Surrogate pairs in new flexible string representation [was Re: flaming vs accuracy [was Re: Performance of int/long in Python 3]]

Fri Mar 29 02:11:37 EDT 2013

On Thu, Mar 28, 2013 at 8:37 PM, Steven D'Aprano
<steve+comp.lang.python at pearwood.info> wrote:
>>> I also wonder why the implementation bothers keeping a UTF-8
>>> representation. That sounds like premature optimization to me. Surely
>>> you only need it when writing to a file with UTF-8 encoding? For most
>>> strings, that will never happen.
>>
>> ... the UTF-8 version. It'll keep it if it has it, and not else.

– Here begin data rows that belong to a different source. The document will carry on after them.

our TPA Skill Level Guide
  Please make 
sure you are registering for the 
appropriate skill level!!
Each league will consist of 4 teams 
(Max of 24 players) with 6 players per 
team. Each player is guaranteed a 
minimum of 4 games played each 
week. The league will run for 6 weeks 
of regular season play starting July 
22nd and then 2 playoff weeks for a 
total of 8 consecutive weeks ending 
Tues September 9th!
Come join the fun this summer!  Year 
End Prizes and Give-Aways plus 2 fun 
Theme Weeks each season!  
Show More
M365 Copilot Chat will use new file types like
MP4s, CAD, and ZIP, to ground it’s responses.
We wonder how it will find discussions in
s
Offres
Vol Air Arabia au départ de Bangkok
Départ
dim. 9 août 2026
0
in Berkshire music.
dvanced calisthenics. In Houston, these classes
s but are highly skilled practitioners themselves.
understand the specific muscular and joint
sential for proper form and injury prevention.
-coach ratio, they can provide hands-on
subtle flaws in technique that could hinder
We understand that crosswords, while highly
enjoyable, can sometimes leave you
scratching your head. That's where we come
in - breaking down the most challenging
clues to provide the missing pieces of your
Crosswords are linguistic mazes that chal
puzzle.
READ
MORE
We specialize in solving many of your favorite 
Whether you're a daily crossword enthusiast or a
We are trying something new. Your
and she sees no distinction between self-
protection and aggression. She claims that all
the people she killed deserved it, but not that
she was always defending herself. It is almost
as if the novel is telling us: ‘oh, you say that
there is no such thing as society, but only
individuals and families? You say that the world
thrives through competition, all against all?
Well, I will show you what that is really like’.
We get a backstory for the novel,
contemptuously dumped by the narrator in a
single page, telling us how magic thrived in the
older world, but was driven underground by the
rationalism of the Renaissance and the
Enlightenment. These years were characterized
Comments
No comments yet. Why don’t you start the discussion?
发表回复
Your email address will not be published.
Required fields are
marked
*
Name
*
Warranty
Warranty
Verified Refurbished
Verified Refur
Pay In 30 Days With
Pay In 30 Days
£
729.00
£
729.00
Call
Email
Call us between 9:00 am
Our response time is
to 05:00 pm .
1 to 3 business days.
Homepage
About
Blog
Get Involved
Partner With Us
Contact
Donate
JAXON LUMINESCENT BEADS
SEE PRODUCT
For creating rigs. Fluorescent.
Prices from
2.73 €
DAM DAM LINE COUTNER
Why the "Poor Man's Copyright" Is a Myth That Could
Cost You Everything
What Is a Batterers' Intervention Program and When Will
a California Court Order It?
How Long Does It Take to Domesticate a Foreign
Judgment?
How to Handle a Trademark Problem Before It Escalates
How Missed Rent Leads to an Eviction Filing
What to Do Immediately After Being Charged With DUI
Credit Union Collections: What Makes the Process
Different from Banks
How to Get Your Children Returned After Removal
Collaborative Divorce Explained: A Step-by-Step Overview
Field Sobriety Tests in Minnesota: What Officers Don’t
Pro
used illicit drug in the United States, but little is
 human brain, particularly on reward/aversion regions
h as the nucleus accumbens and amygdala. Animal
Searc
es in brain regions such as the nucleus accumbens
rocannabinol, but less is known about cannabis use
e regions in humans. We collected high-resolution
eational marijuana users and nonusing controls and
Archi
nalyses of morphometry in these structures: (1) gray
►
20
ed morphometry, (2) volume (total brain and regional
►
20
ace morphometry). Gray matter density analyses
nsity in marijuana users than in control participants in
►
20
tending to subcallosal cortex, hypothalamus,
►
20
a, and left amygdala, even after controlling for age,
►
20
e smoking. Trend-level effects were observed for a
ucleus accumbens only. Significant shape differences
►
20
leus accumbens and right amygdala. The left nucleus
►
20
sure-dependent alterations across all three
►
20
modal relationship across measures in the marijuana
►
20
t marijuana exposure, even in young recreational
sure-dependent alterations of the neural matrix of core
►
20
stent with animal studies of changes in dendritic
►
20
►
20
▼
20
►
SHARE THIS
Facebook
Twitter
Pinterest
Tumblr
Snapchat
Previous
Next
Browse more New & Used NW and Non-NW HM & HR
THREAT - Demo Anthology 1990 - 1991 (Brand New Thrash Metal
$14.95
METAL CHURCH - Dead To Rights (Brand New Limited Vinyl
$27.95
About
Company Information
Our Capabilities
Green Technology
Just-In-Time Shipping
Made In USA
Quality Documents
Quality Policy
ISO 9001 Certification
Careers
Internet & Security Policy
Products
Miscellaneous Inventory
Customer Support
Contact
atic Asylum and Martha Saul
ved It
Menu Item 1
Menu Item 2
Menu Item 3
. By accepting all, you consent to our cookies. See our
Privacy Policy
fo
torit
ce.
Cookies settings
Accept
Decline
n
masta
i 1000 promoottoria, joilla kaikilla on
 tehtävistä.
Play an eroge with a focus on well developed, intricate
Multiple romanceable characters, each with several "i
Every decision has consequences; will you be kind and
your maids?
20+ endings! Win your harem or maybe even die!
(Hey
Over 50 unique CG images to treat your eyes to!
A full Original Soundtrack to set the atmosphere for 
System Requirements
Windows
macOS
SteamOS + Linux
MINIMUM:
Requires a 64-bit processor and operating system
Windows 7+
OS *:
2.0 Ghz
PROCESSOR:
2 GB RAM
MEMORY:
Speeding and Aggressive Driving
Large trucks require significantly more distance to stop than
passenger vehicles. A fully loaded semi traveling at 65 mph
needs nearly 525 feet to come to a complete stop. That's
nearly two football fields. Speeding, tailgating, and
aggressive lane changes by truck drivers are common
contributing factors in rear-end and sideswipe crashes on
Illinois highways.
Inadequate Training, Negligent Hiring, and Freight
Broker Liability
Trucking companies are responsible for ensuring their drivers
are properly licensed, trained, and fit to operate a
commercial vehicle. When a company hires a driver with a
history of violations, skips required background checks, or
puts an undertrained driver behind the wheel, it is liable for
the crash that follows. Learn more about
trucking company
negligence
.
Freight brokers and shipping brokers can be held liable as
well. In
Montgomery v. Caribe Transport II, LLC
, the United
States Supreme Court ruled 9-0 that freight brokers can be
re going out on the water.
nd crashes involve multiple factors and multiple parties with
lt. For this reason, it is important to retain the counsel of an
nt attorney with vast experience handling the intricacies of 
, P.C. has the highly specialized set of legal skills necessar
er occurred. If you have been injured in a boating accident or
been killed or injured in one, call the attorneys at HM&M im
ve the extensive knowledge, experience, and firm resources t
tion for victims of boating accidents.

A lot
>> of content will go out in the same encoding it came in in, so it makes
>> sense to hang onto it where possible.
>
> Not to me. That almost doubles the size of the string, on the off-chance
> that you'll need the UTF-8 encoding. Which for many uses, you don't, and
> even if you do, it seems like premature optimization to keep it around
> just in case. Encoding to UTF-8 will be fast for small N, and for large
> N, why carry around (potentially) multiple megabytes of duplicated data
> just in case the encoded version is needed some time?

>From the PEP:

"""
A new function PyUnicode_AsUTF8 is provided to access the UTF-8
representation. It is thus identical to the existing
_PyUnicode_AsString, which is removed. The function will compute the
utf8 representation when first called. Since this representation will
consume memory until the string object is released, applications
should use the existing PyUnicode_AsUTF8String where possible (which
generates a new string object every time). APIs that implicitly
converts a string to a char* (such as the ParseTuple functions) will
use PyUnicode_AsUTF8 to compute a conversion.
"""

So the utf8 representation is not populated when the string is
created, but when a utf8 representation is requested, and only when
requested by the API that returns a char*, not by the API that returns
a bytes object.